While Mr Jones acknowledged the Tasmania Police Service had “devoted considerable time and resources” to the investigation, he said “some aspects” were “open to criticism especially in the early stages of the investigation”.

These included the non-attendance at the scene by the state forensic pathologist, a delay in attendance of specialist crime scene examiners, the fact that only one suspect footprint at the scene was cast in plaster, and the scene not being documented on video.

Police at the murder site of Victoria Cafasso
A review found fault with several aspects of the initial investigation.(ABC News)

Mike Wicks, a former detective inspector with Tasmania Police, was involved with the case, overseeing a review into the investigation in 1996.

He said these kinds of crimes stayed with you — particularly in a small community like in this town on the east coast.

“You have neighbours looking at neighbours, wondering ‘could it be him? Could it be that one?’ or whatever and that certainly unsettles the local community,” Mr Wicks said.

“It was very difficult, very challenging.

“Many witnesses were re-interviewed and taken back to the scene. There were, at the end of those months that we looked into it, certain persons of interest — but unfortunately, at the end of my tenure in it, we still didn’t have a result as to this horrific crime.”

He said while there were times where it felt like answers might be within reach, ultimately, that didn’t eventuate.

“In reality, it was that we did have suspects and it’s like those old crossword puzzles — there were just those few pieces that wouldn’t come together.

“It’s extremely frustrating, because you’re the ones there that are working not only for Victoria, but especially for her parents. And at the end of the day, when you haven’t got a result for them, it’s very disappointing.”

A blonde woman sits at a table with her chin resting on her fist.
A detective who worked on the case is hopeful new technology may play a part in solving the crime.(Supplied)

Mr Wicks said he remained hopeful that with advances in technology, there may be a breakthrough.

“I certainly hope that it does get closer and that there’s a fruitful resolution for the family.
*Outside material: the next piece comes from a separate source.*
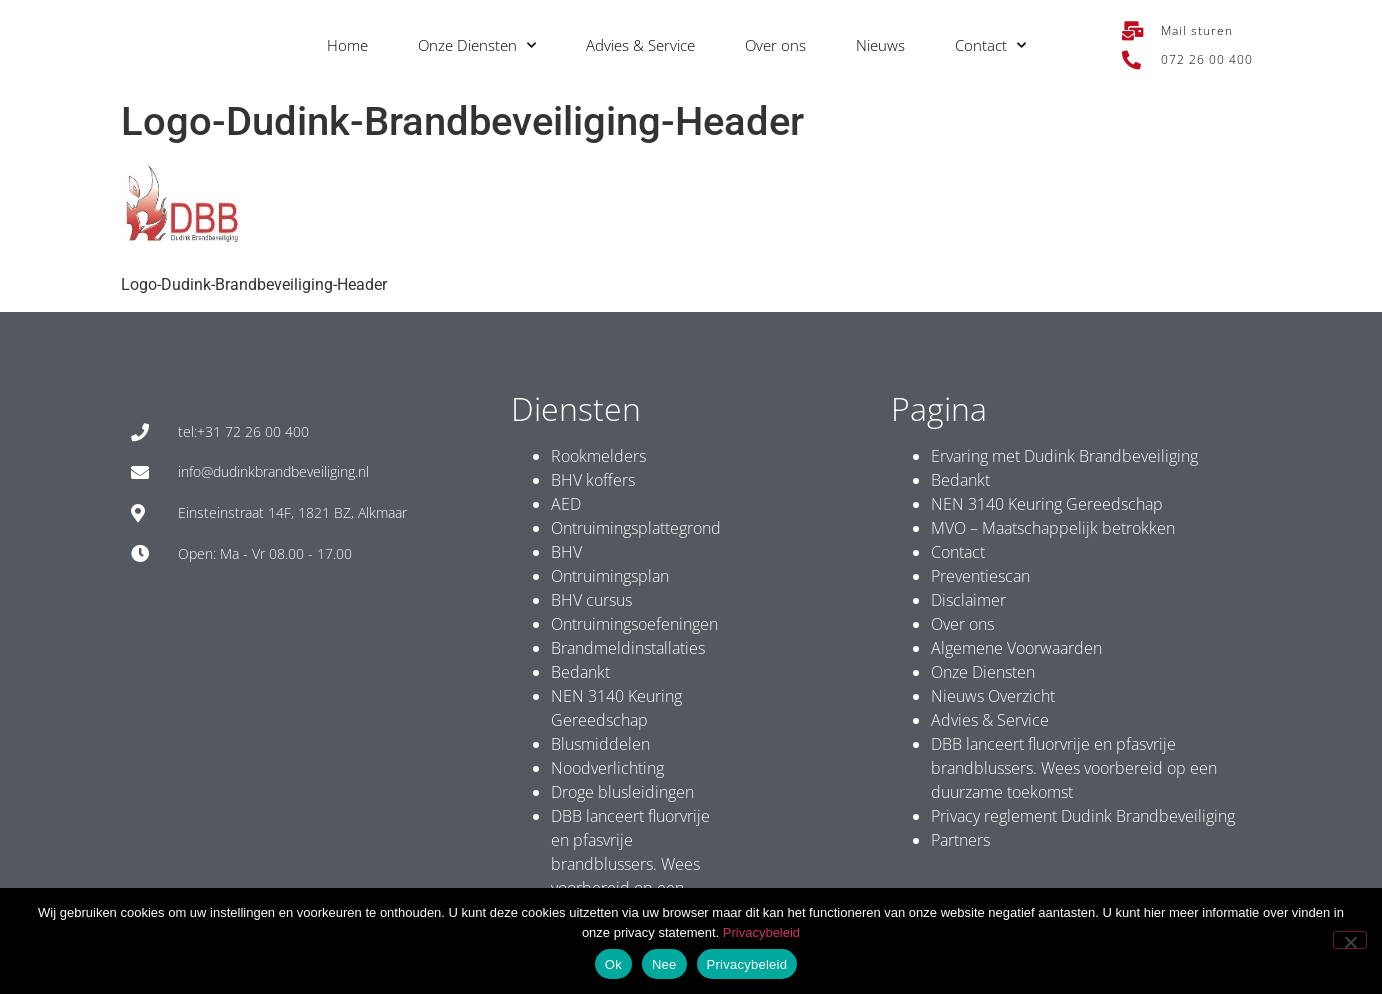 This screenshot has height=994, width=1382. What do you see at coordinates (607, 768) in the screenshot?
I see `Noodverlichting` at bounding box center [607, 768].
With the technology that has evolved over all these years, there is a much greater possibility of solving this.”

$500,000 reward on offer

Acting Inspector Hanson said, as with all unsolved matters, police were continually reviewing any information they received, and that they remained in irregular contact with Ms Cafasso’s family.

“Victoria’s family deserve closure, and our detectives continue to work to try and provide that,” he said.

“This has obviously had a significant impact on Victoria’s immediate family, and has done for quite some time.

“The important thing is that we know how to contact them … and if there are any significant developments, then we’ll definitely be in touch with them.”

Anyone with information related to the case is urged to contact police or Crime Stoppers.

A $500,000 reward is available for information that leads to a conviction.